WORK INSTRUCTION.
Your task is to retype, exactly, the line containing "Cảm nhận ban đầu là trang được làm khá" and every later line through the end of the listing, with pictures omitted.

··· STUDY MATERIAL ···

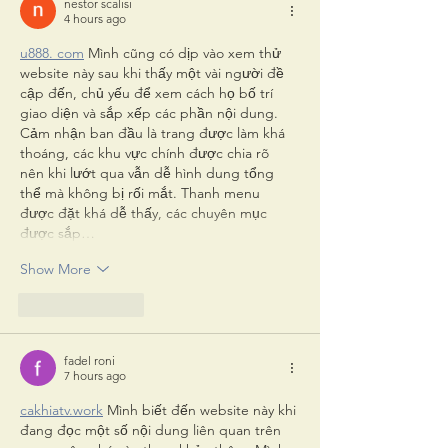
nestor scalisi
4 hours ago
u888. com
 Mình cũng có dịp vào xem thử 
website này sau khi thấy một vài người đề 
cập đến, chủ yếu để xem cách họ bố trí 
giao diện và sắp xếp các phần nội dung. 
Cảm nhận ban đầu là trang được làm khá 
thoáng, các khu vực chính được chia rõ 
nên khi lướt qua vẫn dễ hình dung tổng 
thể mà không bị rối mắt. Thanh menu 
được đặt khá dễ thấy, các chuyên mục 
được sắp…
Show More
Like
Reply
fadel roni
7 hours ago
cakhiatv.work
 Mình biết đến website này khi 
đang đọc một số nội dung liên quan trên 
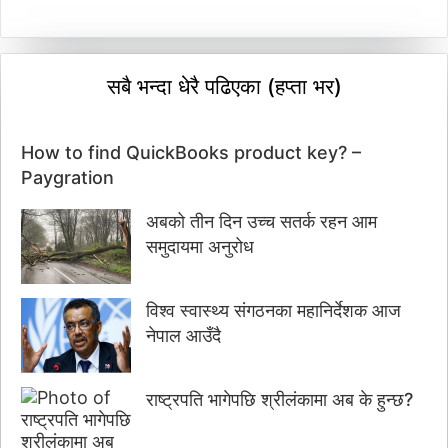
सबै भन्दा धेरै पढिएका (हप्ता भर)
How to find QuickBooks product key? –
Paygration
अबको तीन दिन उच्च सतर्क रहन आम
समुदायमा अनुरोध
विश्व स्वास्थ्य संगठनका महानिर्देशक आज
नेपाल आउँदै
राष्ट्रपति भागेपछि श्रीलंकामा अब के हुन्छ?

···

RESPONSE AREA.
Cảm nhận ban đầu là trang được làm khá 
thoáng, các khu vực chính được chia rõ 
nên khi lướt qua vẫn dễ hình dung tổng 
thể mà không bị rối mắt. Thanh menu 
được đặt khá dễ thấy, các chuyên mục 
được sắp…
Show More
Like
Reply
fadel roni
7 hours ago
cakhiatv.work
 Mình biết đến website này khi 
đang đọc một số nội dung liên quan trên 
सबै भन्दा धेरै पढिएका (हप्ता भर)
How to find QuickBooks product key? –
Paygration
अबको तीन दिन उच्च सतर्क रहन आम
समुदायमा अनुरोध
विश्व स्वास्थ्य संगठनका महानिर्देशक आज
नेपाल आउँदै
राष्ट्रपति भागेपछि श्रीलंकामा अब के हुन्छ?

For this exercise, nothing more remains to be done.